Cependant Lionel continuait à coucher chez sa tante, dans Tremont-Street, où il retournait toujours avec un plaisir et une assiduité que la froideur de leur première entrevue ne semblait pas promettre. Il est vrai que son intimité avec Mrs Lechmere ne faisait pas beaucoup des progrès ; cette dame, toujours cérémonieuse, quoique polie, s’entourait de dehors froids et artificieux qui auraient ôté à Lionel toute occasion de rompre la glace de son caractère, lors même qu’il en eût eu le désir. En revanche, au bout de quelques jours, il eut tout lieu d’être satisfait de l’accueil qu’il reçut de ses jeunes cousines. Agnès Danforth, qui n’avait rien à cacher, céda insensiblement à sa franchise et à son amabilité, et avant la fin de la première semaine, elle défendait les droits des colons, riait des folies des jeunes officiers, et avouait ses propres préjugés avec une grâce et une gaieté qui la rendit bientôt la favorite de son cousin anglais, car c’était ainsi qu’elle appelait Lionel. La conduite de Cécile Dynevor était beaucoup plus singulière, parfois même tout à fait inexplicable. Pendant des jours entiers elle était réservée, silencieuse et hautaine ; et tout à coup, sans raison, et comme par une impulsion subite, son humeur devenait douce et facile ; toute son âme passait dans ses yeux brillants, et son innocente gaieté la dépouillant d’une froide contrainte, faisait son bonheur, celui des autres, et enchantait tous ceux qui la voyaient. Lionel réfléchit pendant des heures entières aux variations inconcevables de l’humeur de sa jeune parente. Il y avait quelque chose de si piquant jusque dans les caprices de Cécile dont la taille élégante et la physionomie expressive donnaient du charme à tout ce qu’elle faisait, que Lionel résolut d’étudier tous ses gestes, d’épier tous ses sentiments, afin d’en pouvoir définir la cause. Cette assiduité plut à Cécile, et ses manières devinrent insensiblement moins bizarres et plus séduisantes, tandis que Lionel, sous l’influence de ce nouveau charme, ne vit plus rien, ne remarqua plus rien que la grâce et les charmes de sa cousine.
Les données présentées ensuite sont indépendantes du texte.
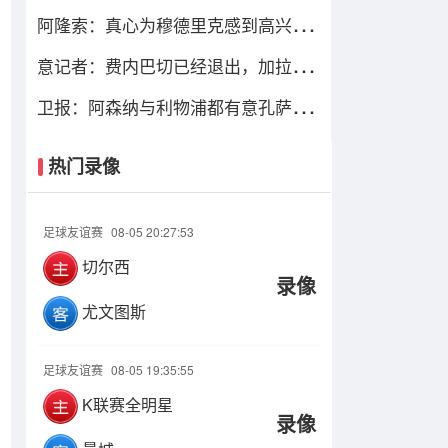
达协议！总价最高可达1.4亿欧
阿隆索：真心为穆德里克感到高兴，
让他上场是充满情感考量的决定
意记者：费内巴切已经退出，加拉塔
萨雷仍在坚持要签下莱奥
卫报：阿森纳与利物浦都有意孔萨，
维拉要价6000万镑
热门录像
足球友谊赛
08-05 20:27:53
切尔西
录像
尤文图斯
足球友谊赛
08-05 19:35:55
K联赛全明星
录像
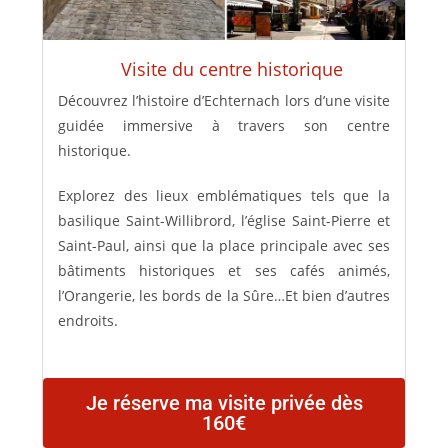
Visite du centre historique
Découvrez l’histoire d’Echternach lors d’une visite
guidée immersive à travers son centre
historique.
Explorez des lieux emblématiques tels que la
basilique Saint-Willibrord, l’église Saint-Pierre et
Saint-Paul, ainsi que la place principale avec ses
bâtiments historiques et ses cafés animés,
l’Orangerie, les bords de la Sûre…Et bien d’autres
endroits.
Je réserve ma visite privée dès
160€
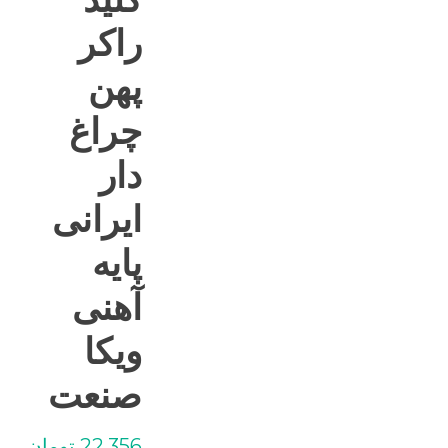
راکر
پهن
چراغ
دار
ایرانی
پایه
آهنی
ویکا
صنعت
22,356
تومان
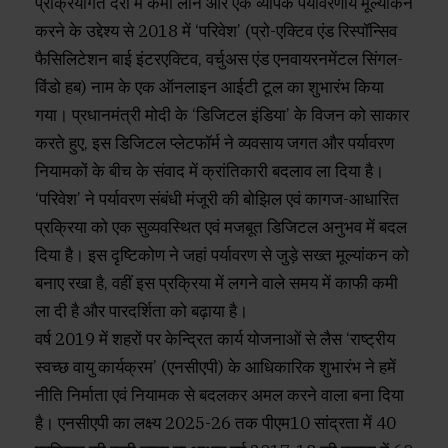
प्रक्रियागत देरी में कमी लाने और एक व्यापक पर्यावरणीय मूल्यांकन
करने के उद्देश्य से 2018 में ‘परिवेश’ (प्रो-एक्टिव एंड रिस्पॉन्सिव
फैसिलिटेशन बाई इंटरएक्टिव, वर्चुअस एंड एनवायरनमेंटल सिंगल-
विंडो हब) नाम के एक ऑनलाइन आईटी टूल का शुभारंभ किया
गया। प्रधानमंत्री मोदी के ‘डिजिटल इंडिया’ के विजन को साकार
करते हुए, इस डिजिटल प्लेटफॉर्म ने व्यवसाय जगत और पर्यावरण
नियामकों के बीच के संवाद में क्रांतिकारी बदलाव ला दिया है।
‘परिवेश’ ने पर्यावरण संबंधी मंजूरी की बोझिल एवं कागज-आधारित
प्रक्रिया को एक सुव्यवस्थित एवं मजबूत डिजिटल अनुभव में बदल
दिया है। इस दृष्टिकोण ने जहां पर्यावरण से जुड़े सख्त मूल्यांकन को
बनाए रखा है, वहीं इस प्रक्रिया में लगने वाले समय में काफी कमी
ला दी है और पारदर्शिता को बढ़ाया है।
वर्ष 2019 में शहरों पर केन्द्रित कार्य योजनाओं से लैस ‘राष्ट्रीय
स्वच्छ वायु कार्यक्रम’ (एनसीएपी) के आधिकारिक शुभारंभ ने हमें
नीति निर्माता एवं नियामक से बदलकर अमल करने वाला बना दिया
है। एनसीएपी का लक्ष्य 2025-26 तक पीएम10 सांद्रता में 40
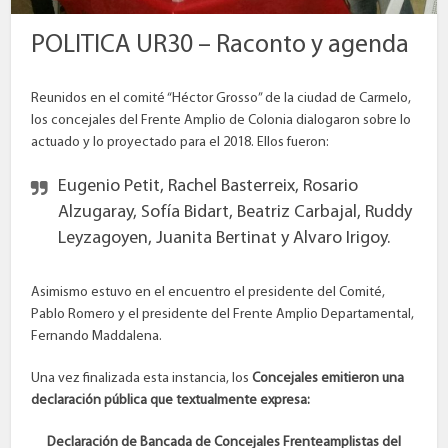
POLITICA UR30 – Raconto y agenda
Reunidos en el comité “Héctor Grosso” de la ciudad de Carmelo,
los concejales del Frente Amplio de Colonia dialogaron sobre lo
actuado y lo proyectado para el 2018. Ellos fueron:
Eugenio Petit, Rachel Basterreix, Rosario
Alzugaray, Sofía Bidart, Beatriz Carbajal, Ruddy
Leyzagoyen, Juanita Bertinat y Alvaro Irigoy.
Asimismo estuvo en el encuentro el presidente del Comité,
Pablo Romero y el presidente del Frente Amplio Departamental,
Fernando Maddalena.
Una vez finalizada esta instancia, los
Concejales emitieron una
declaración pública que textualmente expresa:
Declaración de Bancada de Concejales Frenteamplistas del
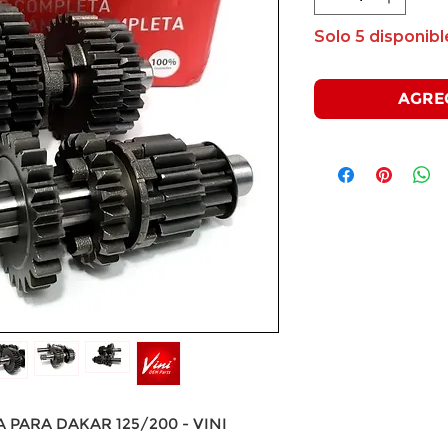
Solo 5 disponibl
AGRE
PARA DAKAR 125/200 - VINI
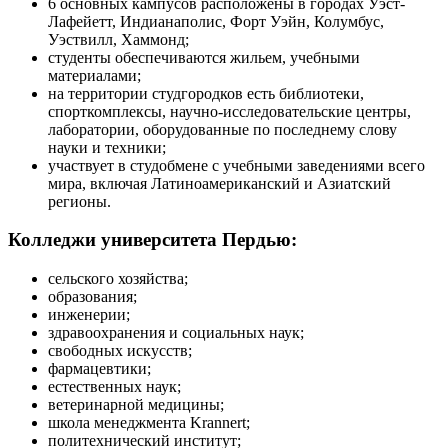
6 основных кампусов расположены в городах Уэст-
Лафейетт, Индианаполис, Форт Уэйн, Колумбус,
Уэствилл, Хаммонд;
студенты обеспечиваются жильем, учебными
материалами;
на территории студгородков есть библиотеки,
спорткомплексы, научно-исследовательские центры,
лаборатории, оборудованные по последнему слову
науки и техники;
участвует в студобмене с учебными заведениями всего
мира, включая Латиноамериканский и Азиатский
регионы.
Колледжи университета Пердью:
сельского хозяйства;
образования;
инженерии;
здравоохранения и социальных наук;
свободных искусств;
фармацевтики;
естественных наук;
ветеринарной медицины;
школа менеджмента Krannert;
политехнический институт;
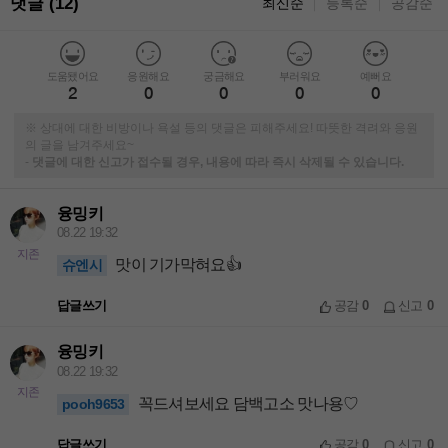
댓글 (12)
최신순
등록순
공감순
｜
｜
도움됐어요
응원해요
궁금해요
부러워요
예뻐요
2
0
0
0
0
※ 상대에 대한 비방이나 욕설 등의 댓글은 피해주세요! 따뜻한 격려와 응원
의 글을 남겨주세요~
-
댓글에 대한 신고가 접수될 경우, 내용에 따라 즉시 삭제될 수 있습니다.
융밍키
08.22 19:32
지존
맛이 기가막혀요👍
슈엔시
답글쓰기
공감
0
신고
0
융밍키
08.22 19:32
지존
꼭드셔보세요 담백고소 맛나용♡
pooh9653
답글쓰기
공감
0
신고
0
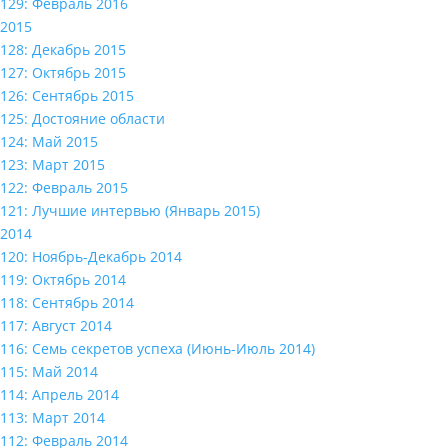
129: Февраль 2016
2015
128: Декабрь 2015
127: Октябрь 2015
126: Сентябрь 2015
125: Достояние области
124: Май 2015
123: Март 2015
122: Февраль 2015
121: Лучшие интервью (Январь 2015)
2014
120: Ноябрь-Декабрь 2014
119: Октябрь 2014
118: Сентябрь 2014
117: Август 2014
116: Семь секретов успеха (Июнь-Июль 2014)
115: Май 2014
114: Апрель 2014
113: Март 2014
112: Февраль 2014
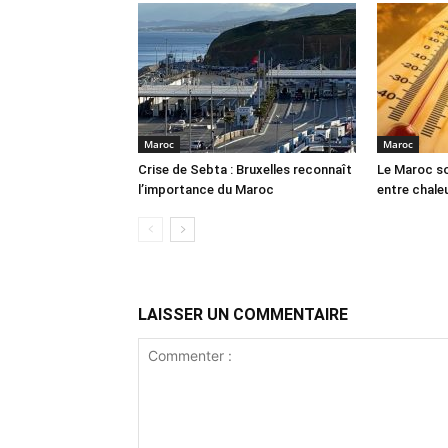
Maroc
Maroc
Crise de Sebta : Bruxelles reconnaît
Le Maroc so
l’importance du Maroc
entre chale
LAISSER UN COMMENTAIRE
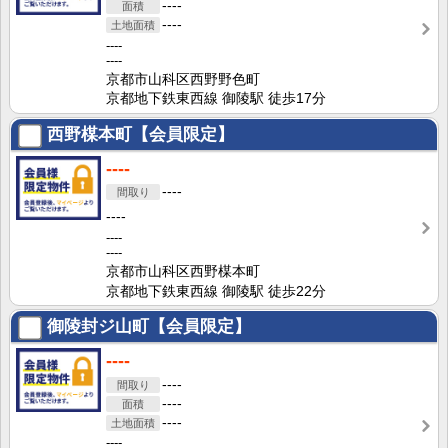
----
----
----
----
京都市山科区西野野色町
京都地下鉄東西線 御陵駅 徒歩17分
西野楳本町【会員限定】
----
----
----
----
----
京都市山科区西野楳本町
京都地下鉄東西線 御陵駅 徒歩22分
御陵封ジ山町【会員限定】
----
----
----
----
----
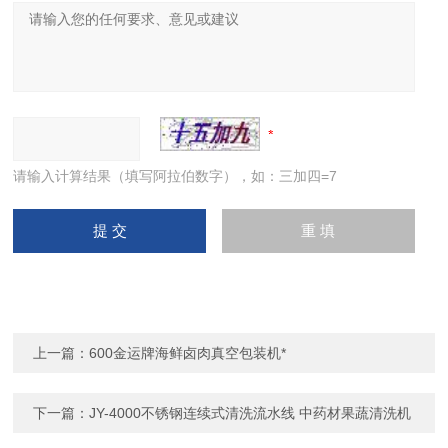
请输入计算结果（填写阿拉伯数字），如：三加四=7
上一篇：
600金运牌海鲜卤肉真空包装机*
下一篇：
JY-4000不锈钢连续式清洗流水线 中药材果蔬清洗机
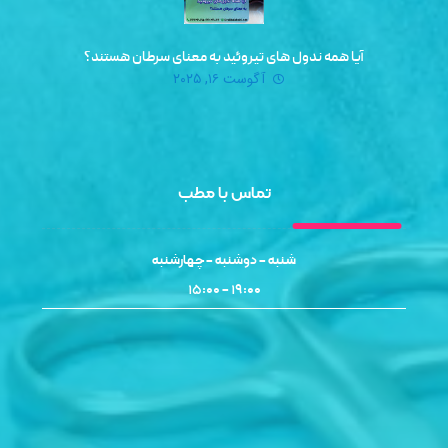
آیا همه ندول‌ های تیروئید به معنای سرطان هستند؟
آگوست ۱۶, ۲۰۲۵
تماس با مطب
شنبه - دوشنبه - چهارشنبه
۱۹:۰۰ - ۱۵:۰۰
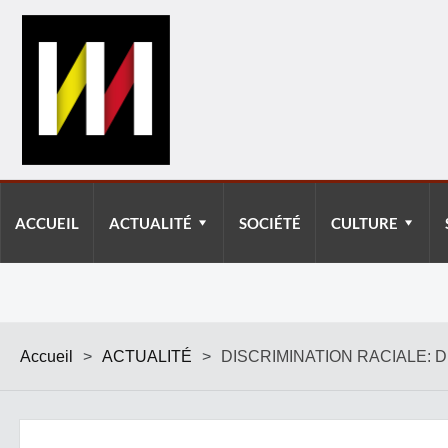
ACCUEIL
ACTUALITÉ
SOCIÉTÉ
CULTURE
Accueil
>
ACTUALITÉ
>
DISCRIMINATION RACIALE:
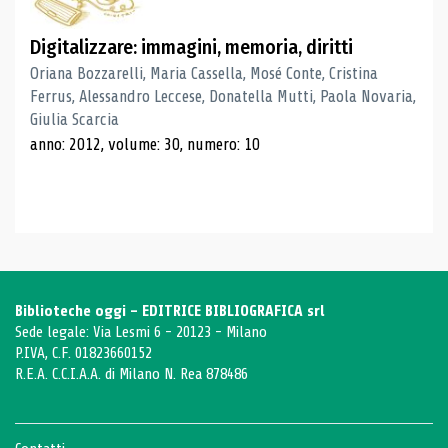
Digitalizzare: immagini, memoria, diritti
Oriana Bozzarelli, Maria Cassella, Mosé Conte, Cristina
Ferrus, Alessandro Leccese, Donatella Mutti, Paola Novaria,
Giulia Scarcia
anno: 2012, volume: 30, numero: 10
Biblioteche oggi - EDITRICE BIBLIOGRAFICA srl
Sede legale: Via Lesmi 6 - 20123 - Milano
P.IVA, C.F. 01823660152
R.E.A. C.C.I.A.A. di Milano N. Rea 878486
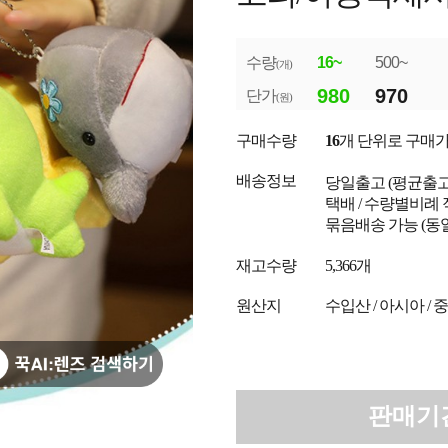
수량
16~
500~
(개)
980
970
단가
(원)
구매수량
16
개 단위로 구매
배송정보
당일출고
(평균출
택배 / 수량별비례 
묶음배송 가능 (동
재고수량
5,366개
원산지
수입산 / 아시아 / 
판매기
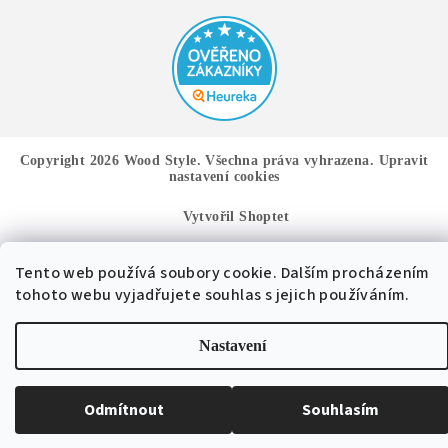
Copyright 2026
Wood Style
. Všechna práva vyhrazena.
Upravit
nastavení cookies
Vytvořil Shoptet
Tento web používá soubory cookie. Dalším procházením
tohoto webu vyjadřujete souhlas s jejich používáním.
Nastavení
Odmítnout
Souhlasím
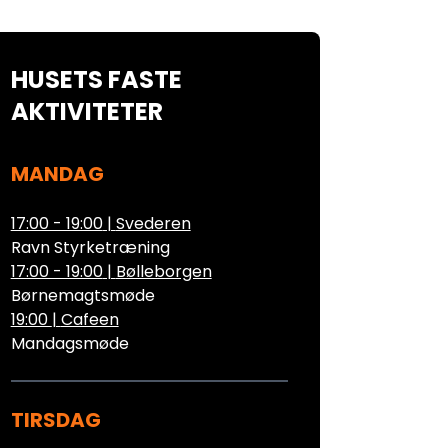
HUSETS FASTE
AKTIVITETER
MANDAG
17:00 - 19:00
|
Svederen
Ravn Styrketræning
17:00 - 19:00
|
Bølleborgen
Børnemagtsmøde
19:00
|
Cafeen
Mandagsmøde
TIRSDAG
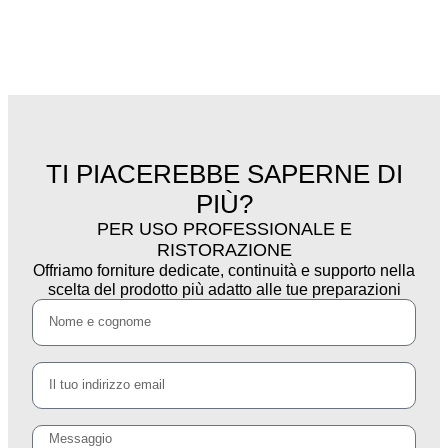
TI PIACEREBBE SAPERNE DI
PIÙ?
PER USO PROFESSIONALE E
RISTORAZIONE
Offriamo forniture dedicate, continuità e supporto nella
scelta del prodotto più adatto alle tue preparazioni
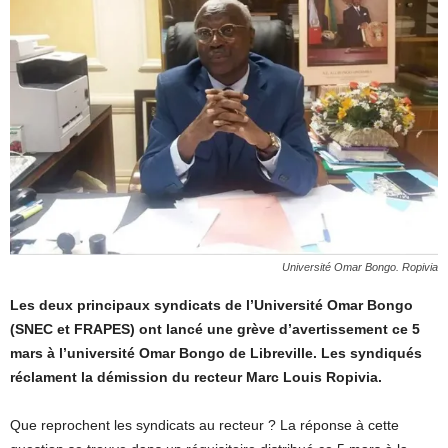
Université Omar Bongo. Ropivia
Les deux principaux syndicats de l’Université Omar Bongo
(SNEC et FRAPES) ont lancé une grève d’avertissement ce 5
mars à l’université Omar Bongo de Libreville. Les syndiqués
réclament la démission du recteur Marc Louis Ropivia.
Que reprochent les syndicats au recteur ? La réponse à cette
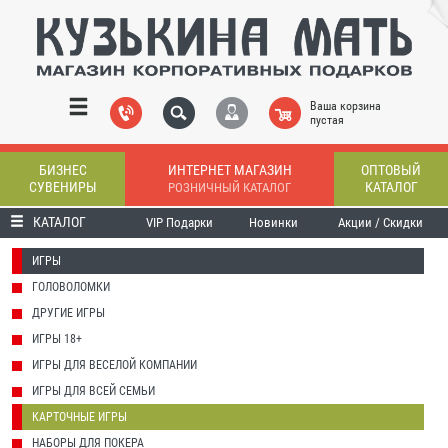
Ваша корзина
пустая
БИЗНЕС
ИНТЕРНЕТ МАГАЗИН
ОПТОВЫЙ
СУВЕНИРЫ
КАТАЛОГ
РОЗНИЧНЫЙ КАТАЛОГ
КАТАЛОГ
VIP Подарки
Новинки
Акции / Скидки
ИГРЫ
ГОЛОВОЛОМКИ
ДРУГИЕ ИГРЫ
ИГРЫ 18+
ИГРЫ ДЛЯ ВЕСЕЛОЙ КОМПАНИИ
ИГРЫ ДЛЯ ВСЕЙ СЕМЬИ
КАРТОЧНЫЕ ИГРЫ
НАБОРЫ ДЛЯ ПОКЕРА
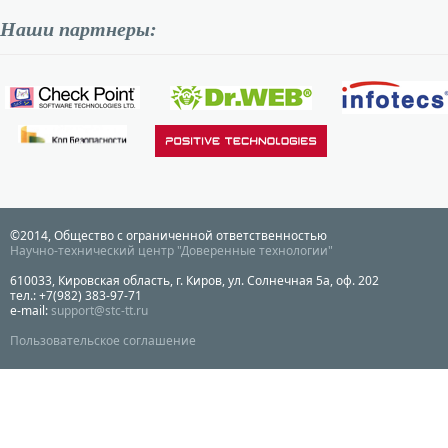
Наши партнеры:
©2014, Общество с ограниченной ответственностью
Научно-технический центр "Доверенные технологии"
610033, Кировская область, г. Киров, ул. Солнечная 5а, оф. 202
тел.: +7(982) 383-97-71
e-mail:
support@stc-tt.ru
Пользовательское соглашение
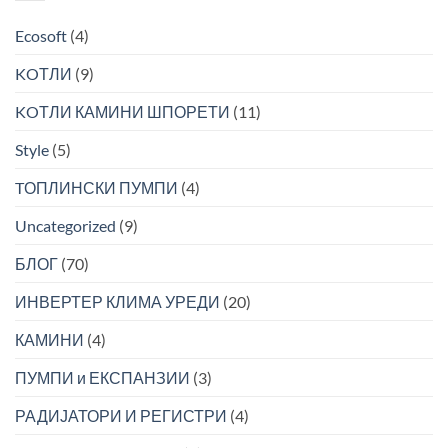
системи
инсталација
за
на
Ecosoft
(4)
греење
инвертер
и
климатизери
KOТЛИ
(9)
ладење
и
топлински
KOТЛИ КАМИНИ ШПОРЕТИ
(11)
пумпи
Style
(5)
TОПЛИНСКИ ПУМПИ
(4)
Uncategorized
(9)
БЛОГ
(70)
ИНВЕРТЕР КЛИМА УРЕДИ
(20)
КАМИНИ
(4)
ПУМПИ и ЕКСПАНЗИИ
(3)
РАДИЈАТОРИ И РЕГИСТРИ
(4)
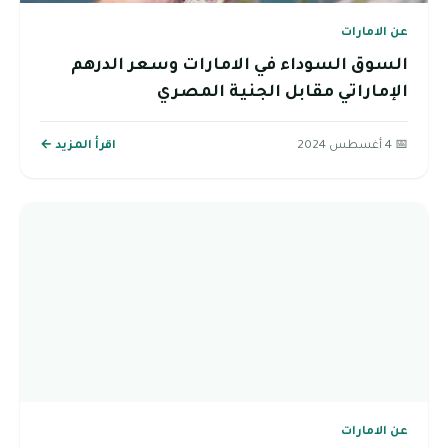
عن الامارات
السوق السوداء في الامارات وسعر الدرهم
الإماراتي مقابل الجنية المصري
📅 4 أغسطس 2024
اقرأ المزيد ←
عن الامارات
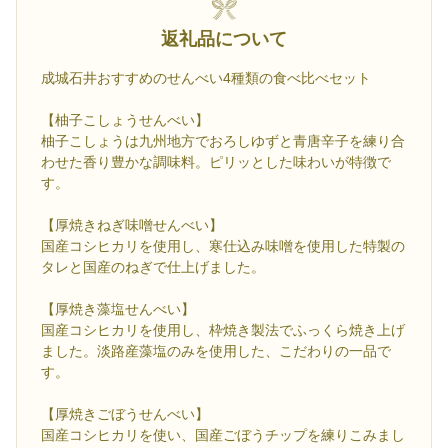
返礼品について
成城石井おすすめのせんべい4種類の食べ比べセット
【柚子こしょうせんべい】
柚子こしょうは九州地方でおろしゆずと青唐辛子を練り合
わせた香り豊かな調味料。ピリッとした味わいが特徴で
す。
【厚焼きねぎ味噌せんべい】
国産コシヒカリを使用し、寒仕込み味噌を使用した特製の
タレと国産のねぎで仕上げました。
【厚焼き藻塩せんべい】
国産コシヒカリを使用し、枠焼き製法でふっくら焼き上げ
ました。淡路産藻塩のみを使用した、こだわりの一品で
す。
【厚焼きごぼうせんべい】
国産コシヒカリを使い、国産ごぼうチップを練りこみまし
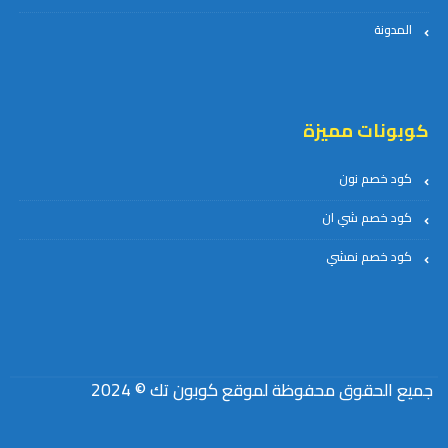
المدونة
كوبونات مميزة
كود خصم نون
كود خصم شي ان
كود خصم نمشي
جميع الحقوق محفوظة لموقع كوبون تك © 2024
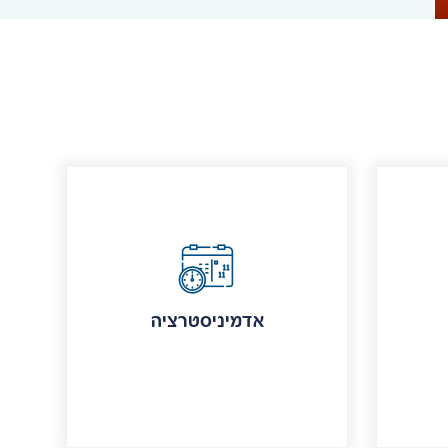
אדמיניסטרציה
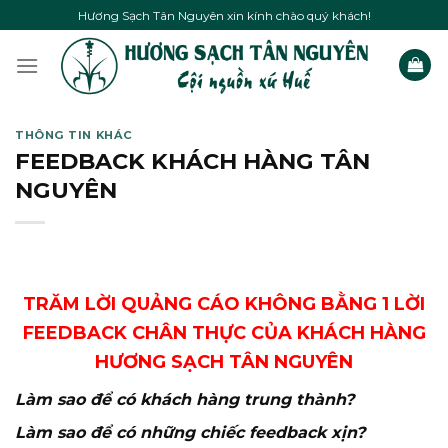
Skip
Hương Sạch Tân Nguyên xin kính chào quý khách!
to
content
THÔNG TIN KHÁC
FEEDBACK KHÁCH HÀNG TÂN
NGUYÊN
TRĂM LỜI QUẢNG CÁO KHÔNG BẰNG 1 LỜI
FEEDBACK CHÂN THỰC CỦA KHÁCH HÀNG
HƯƠNG SẠCH TÂN NGUYÊN
Làm sao để có khách hàng trung thành?
Làm sao để có những chiếc feedback xịn?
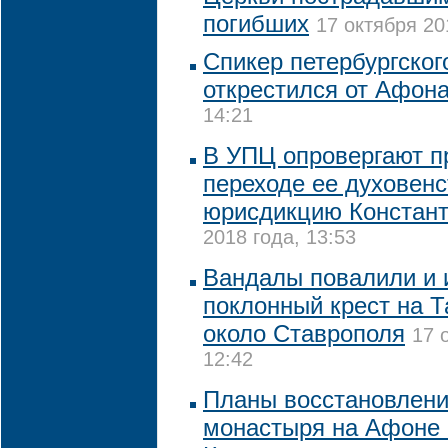
погибших
17 октября 20
Спикер петербургског
открестился от Афон
14:21
В УПЦ опровергают п
переходе ее духовен
юрисдикцию Констан
2018 года, 13:53
Вандалы повалили и 
поклонный крест на 
около Ставрополя
17 
12:42
Планы восстановлени
монастыря на Афоне 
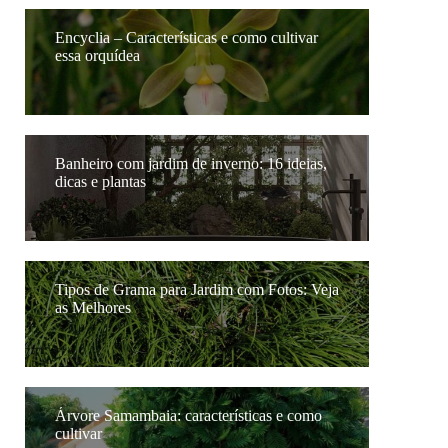
Encyclia – Características e como cultivar
essa orquídea
Banheiro com jardim de inverno: 16 ideias,
dicas e plantas
Tipos de Grama para Jardim com Fotos: Veja
as Melhores
Árvore Samambaia: características e como
cultivar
Dans une société nombreuse où les plaisirs, le monde et une multitude d’objets conspirent à nous distraire, de tels changements n’auraient pu être que le résultat d’une longue connaissance, si toutefois ils étaient arrivés ; mais dans une ville comme Boston, que presque tous ceux que connaissait Cécile avaient déjà abandonnée, et où ceux qui restaient encore vivaient seuls et inquiets au fond de leurs maisons, rien ne venait s’opposer à l’influence que, sans le savoir, ces jeunes gens exerçaient l’un sur l’autre, et il s’établit entre eux une sorte d’intelligence, sinon même de sympathie, dans le cours de cette quinzaine mémorable, pendant laquelle se préparaient des événements bien autrement importants dans leurs résultats que ceux qui peuvent intéresser une seule famille.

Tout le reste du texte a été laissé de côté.